Hopeful Compromise. Sudan’s first national election was in no sense the culmination of a people’s long struggle to be free. At best it was the hopeful byproduct of a diplomats’ compromise, reached between Sudan’s master, Imperial Britain, and its expansion-minded neighbor, Egypt. The British annexed Sudan in 1899, after an Anglo-Egyptian army defeated Mahdi’s followers at the battle of Omdurman. At first both London and Cairo shared the administration, but in 1925 the British kicked their partner out. Egyptian independence left Sudan as the northern bulwark of Britain’s East African Empire. Sudan was Cairo’s fief in the days before the Mahdi; more important, it controls the headstreams of the Nile. Cairo’s policy is to unite the Nile valley from source to estuary, i.e., to annex Sudan. Britain’s counterproposal: Sudanese independence, if possible within the Commonwealth.

Both sides agreed last spring to let the Sudanese choose for themselves. It was easier said than done. For some months, a seven-man electoral commission, supervised by an Indian chairman and including one American, labored to parcel out 97 crude constituencies, establish direct voting procedures -for “sophisticated tribes” and indirect methods for the primitives. The commission arranged for the election, in three stages, of a 97-man House of Representatives and a 50-man Senate, 20 of whose members will be nominees of the British Governor General. Sudan’s first Parliament will decide the nation’s future.

Oxford Blues & Cairo Gold. The first stage of the election—for all but five of the 97 Representatives—began a month ago and ended last week. Two big factions dominated all the rest. One was a pro-Egyptian coalition, the National Unionists, led by Ismail El Azhari, 52, a political-science graduate of the American University of Beirut. The other was the Umma or “independence” party, an orthodox Moslem group which stood for a sovereign Sudan, free of both Britain and Egypt. Umma’s spiritual head is a millionaire knighted by King George V: Sir Sayid Abdel Rahman El Mahdi, 68, the only surviving son of the Mahdi.

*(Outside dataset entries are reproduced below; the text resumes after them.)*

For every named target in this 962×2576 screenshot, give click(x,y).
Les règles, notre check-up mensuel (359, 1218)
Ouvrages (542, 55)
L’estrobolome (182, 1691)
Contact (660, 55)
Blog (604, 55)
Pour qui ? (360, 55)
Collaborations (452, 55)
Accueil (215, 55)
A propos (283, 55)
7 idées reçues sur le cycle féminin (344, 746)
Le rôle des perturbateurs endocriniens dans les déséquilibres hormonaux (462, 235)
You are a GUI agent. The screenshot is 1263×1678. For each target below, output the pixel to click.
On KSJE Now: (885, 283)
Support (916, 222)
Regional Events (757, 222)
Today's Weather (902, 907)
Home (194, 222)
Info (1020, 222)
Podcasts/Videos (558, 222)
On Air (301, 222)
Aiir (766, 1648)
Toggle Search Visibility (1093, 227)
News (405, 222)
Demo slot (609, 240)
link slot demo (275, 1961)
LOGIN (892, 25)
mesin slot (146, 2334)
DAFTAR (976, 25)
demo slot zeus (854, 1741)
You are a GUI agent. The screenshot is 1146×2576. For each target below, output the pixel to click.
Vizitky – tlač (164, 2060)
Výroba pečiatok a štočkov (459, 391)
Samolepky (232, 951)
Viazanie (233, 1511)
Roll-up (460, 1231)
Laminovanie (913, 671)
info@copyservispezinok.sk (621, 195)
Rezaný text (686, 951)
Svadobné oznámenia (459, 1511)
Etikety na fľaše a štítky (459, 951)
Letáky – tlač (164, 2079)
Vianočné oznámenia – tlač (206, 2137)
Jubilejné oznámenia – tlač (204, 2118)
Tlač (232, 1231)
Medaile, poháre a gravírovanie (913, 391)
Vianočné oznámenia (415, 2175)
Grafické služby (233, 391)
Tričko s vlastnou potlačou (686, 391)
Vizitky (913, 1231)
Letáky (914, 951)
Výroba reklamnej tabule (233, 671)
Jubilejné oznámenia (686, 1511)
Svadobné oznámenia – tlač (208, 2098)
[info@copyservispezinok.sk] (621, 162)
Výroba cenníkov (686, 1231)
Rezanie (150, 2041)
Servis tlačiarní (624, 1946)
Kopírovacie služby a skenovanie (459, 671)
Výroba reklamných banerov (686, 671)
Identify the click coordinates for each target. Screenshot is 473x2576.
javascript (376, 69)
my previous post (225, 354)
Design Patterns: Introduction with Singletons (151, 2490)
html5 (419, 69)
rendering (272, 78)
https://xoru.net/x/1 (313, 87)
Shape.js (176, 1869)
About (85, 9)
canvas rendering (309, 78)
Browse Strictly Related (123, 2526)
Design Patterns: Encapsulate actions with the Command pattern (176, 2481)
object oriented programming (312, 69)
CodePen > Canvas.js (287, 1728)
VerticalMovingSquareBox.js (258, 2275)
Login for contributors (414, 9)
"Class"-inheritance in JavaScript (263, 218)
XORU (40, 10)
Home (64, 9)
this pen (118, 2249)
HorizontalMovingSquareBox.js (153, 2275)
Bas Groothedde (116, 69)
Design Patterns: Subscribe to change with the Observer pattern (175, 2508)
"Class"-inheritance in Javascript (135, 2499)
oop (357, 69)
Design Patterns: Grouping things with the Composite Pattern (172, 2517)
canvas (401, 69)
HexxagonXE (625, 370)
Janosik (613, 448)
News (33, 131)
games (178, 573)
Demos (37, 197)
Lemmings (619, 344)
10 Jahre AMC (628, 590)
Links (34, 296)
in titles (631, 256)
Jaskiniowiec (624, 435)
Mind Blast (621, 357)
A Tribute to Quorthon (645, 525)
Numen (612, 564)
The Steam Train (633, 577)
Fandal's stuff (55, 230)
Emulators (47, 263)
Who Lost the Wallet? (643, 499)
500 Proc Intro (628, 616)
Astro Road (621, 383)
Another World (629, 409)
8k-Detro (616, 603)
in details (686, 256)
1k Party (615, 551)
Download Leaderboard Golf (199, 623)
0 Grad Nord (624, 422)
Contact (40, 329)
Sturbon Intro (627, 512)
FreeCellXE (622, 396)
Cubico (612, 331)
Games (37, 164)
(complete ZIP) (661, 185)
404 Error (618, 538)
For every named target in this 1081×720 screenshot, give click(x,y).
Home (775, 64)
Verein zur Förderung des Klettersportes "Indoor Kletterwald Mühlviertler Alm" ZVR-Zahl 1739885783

The British genuinely doubted the wisdom of launching a backward and isolated country to sink or swim by itself, but it was no secret that London wanted Umma to win. British district officers, many of them Oxford and Cambridge blues, counted heavily on the loyalty of the southern primitives and on the strong religious appeal of El Mahdi, who confidently expected to become the first King of Sudan. The British overestimated the Mahdi and gravely underestimated that popular old cry: Britain, get out.

Not so the Egyptians. President Naguib, who was born in Khartoum, doled out lavish funds for mosques, schools and hospitals in the northern Sudan. Sudanese soldiers in the Egyptian army were sent home on “paid leaves” to propagandize their neighbors.

Farewell to the Empire. Last week, when the votes were counted, the pro-Egyptian National Unionists had swept the polls, not only in the Moslem North but in the black-pagan areas of the South and West. They led 5-1 in many areas. The party standings in Sudan’s new House of Representatives: National Unionists and allies, 49; Umma and Allies, 29; Independents, 14.

For better or for worse, one more British colony had turned its back on the Empire.